StanfordThe Fall 2015 Future Learning Conference is set for Mid November, at Stanford University. This is the 5th annual conference that we do in our Future Learning Lab network. Our goal is to set up an annual conference on Technology and Learning  in Silicon Valley aimed particularly at non-US target audiences and participants, and with a declared North- South Globalization framework. In that respect it will be different than existing conferences on Ed Tech. We are hoping to partner up with all the Nordic and Baltic countries to see this happen in 2016, and after that — no one knows.

A parallel to these internationalization efforts, Future Learning Lab also runs an annual conference in Norway which is targeted at Nordic academics and entrepreneurs, and which is also a collaboration between several Nordic countries and the US. We have worked closely with peers at Stanford University and around since 2010. Our particular focus on these conferences has from the start been the digitalization of higher education, learning technology and K12, as well as corporate learning. We try to stay dedicated to all three. We also try to be a mix every time and year between academics doing research and critique, and on the other side entrepreneurs seeking ways and means to build and be innovative in their international networking.

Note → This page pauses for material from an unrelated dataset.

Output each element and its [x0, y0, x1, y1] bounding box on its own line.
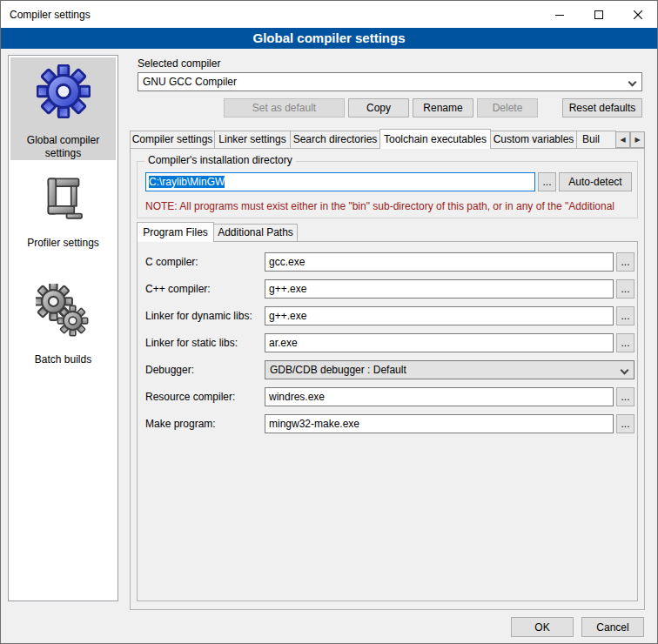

For some insight into our past conferences, please go check out the sidebars on this page, or contact us for information about streamed lectures and discussions. We have set up a new website in 2015, so some of the prior events will take some time to communicate. But they will get here, eventually. The prior four conferences have all been held in Norway, with streamed lectures by world-known scholars.


The main part of the 2015 version of the conference will be our two plenary days, held in the beautiful Paul Brest Hall at the Munger Conference Center on the Stanford campus i Palo Alto. We will advertise broadly, so we expect about 150-250 attendees, giving us the opportunity to both network widely and also pursue conversation and extended theme discussions. Our keynote speakers are selected with this in mind, offering solid grounds for continued project collaboration.


For those interested, after the two days of plenary conference, we will follow up with two days of peer paper presentation in academic mode. This is by invitation only, and invitations will come through our network and partners. It will come on the ECREA network — the European Association for Communication Research, as well as on IAMCR — the International Association for Mass Communication Research.


Beyond 2015: We are now looking to expand the network in order to be able to cope with larger and more complex comparative research issues relating to emergent digital learning landscapes now encapsulating the entire world and challenging us to rethink some basic elements of what we do as educators, students, instructors and individuals just seeking a re-fill. The fact of globalized education ought to seriously reshape our concern for the future of education institutions, as well.